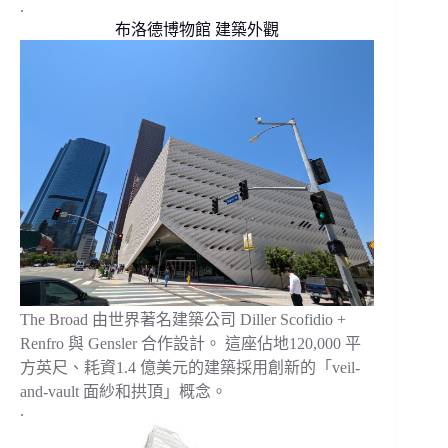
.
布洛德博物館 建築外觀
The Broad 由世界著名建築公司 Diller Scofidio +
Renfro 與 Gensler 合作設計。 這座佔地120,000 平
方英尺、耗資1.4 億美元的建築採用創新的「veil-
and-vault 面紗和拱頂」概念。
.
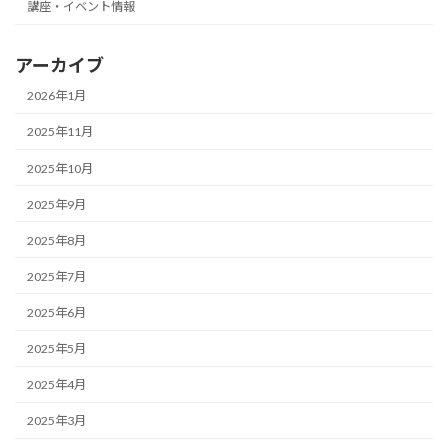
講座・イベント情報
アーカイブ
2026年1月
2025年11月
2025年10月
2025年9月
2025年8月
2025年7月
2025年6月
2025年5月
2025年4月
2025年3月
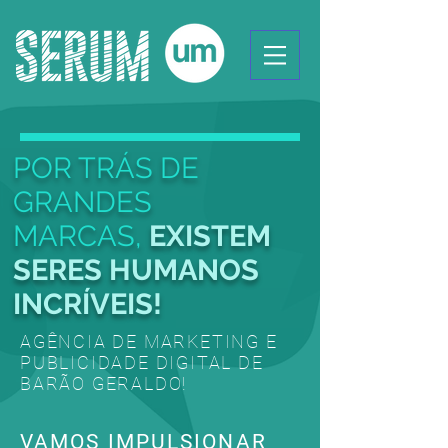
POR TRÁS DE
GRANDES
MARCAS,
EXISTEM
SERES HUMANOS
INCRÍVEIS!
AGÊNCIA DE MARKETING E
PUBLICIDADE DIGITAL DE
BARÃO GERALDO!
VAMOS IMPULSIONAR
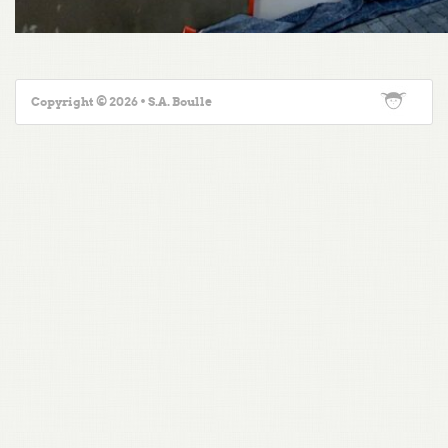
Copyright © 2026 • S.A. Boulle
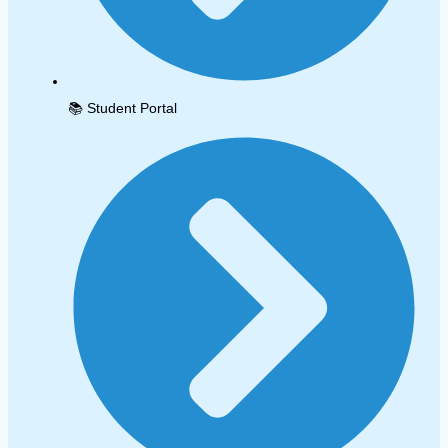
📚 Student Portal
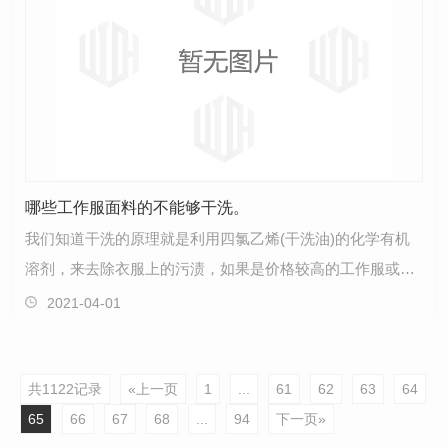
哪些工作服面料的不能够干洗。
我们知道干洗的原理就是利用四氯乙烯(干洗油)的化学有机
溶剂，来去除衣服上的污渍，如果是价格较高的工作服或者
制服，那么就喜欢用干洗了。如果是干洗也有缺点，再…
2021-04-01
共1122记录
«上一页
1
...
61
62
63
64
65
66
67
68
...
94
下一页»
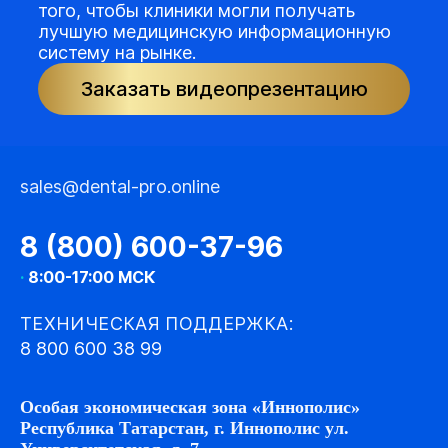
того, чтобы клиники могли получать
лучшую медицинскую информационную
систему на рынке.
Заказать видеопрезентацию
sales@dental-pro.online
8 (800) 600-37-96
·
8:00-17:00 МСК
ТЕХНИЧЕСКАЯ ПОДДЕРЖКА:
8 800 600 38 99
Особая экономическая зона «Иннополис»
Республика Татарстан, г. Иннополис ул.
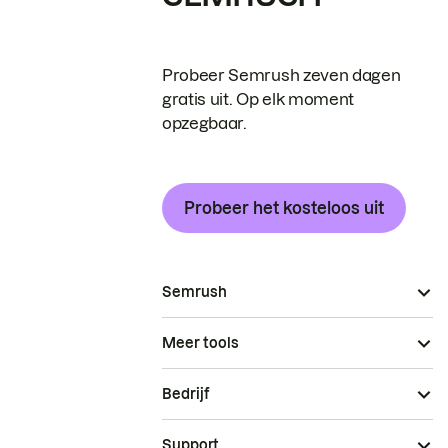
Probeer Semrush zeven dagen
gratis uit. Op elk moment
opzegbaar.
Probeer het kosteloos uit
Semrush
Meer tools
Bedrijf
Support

━━━━━━━━━━

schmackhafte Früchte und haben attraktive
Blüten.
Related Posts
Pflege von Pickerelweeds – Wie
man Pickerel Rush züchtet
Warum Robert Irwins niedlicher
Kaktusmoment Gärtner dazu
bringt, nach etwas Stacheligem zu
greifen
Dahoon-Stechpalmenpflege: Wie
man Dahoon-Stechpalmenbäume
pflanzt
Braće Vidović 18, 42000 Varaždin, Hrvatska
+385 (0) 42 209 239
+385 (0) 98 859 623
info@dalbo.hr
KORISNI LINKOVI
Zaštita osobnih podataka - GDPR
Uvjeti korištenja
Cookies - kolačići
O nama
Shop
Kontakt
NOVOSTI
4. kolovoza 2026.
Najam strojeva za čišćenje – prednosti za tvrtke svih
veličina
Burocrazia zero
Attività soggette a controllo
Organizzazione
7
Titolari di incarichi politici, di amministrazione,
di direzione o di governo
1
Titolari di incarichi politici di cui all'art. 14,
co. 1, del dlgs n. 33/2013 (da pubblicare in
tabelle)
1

━━━━━━━━━━

The string "Dahoon" appears on some lines of the data above; report how many such lines there are, as a bare number.

#### Finished exercise:
2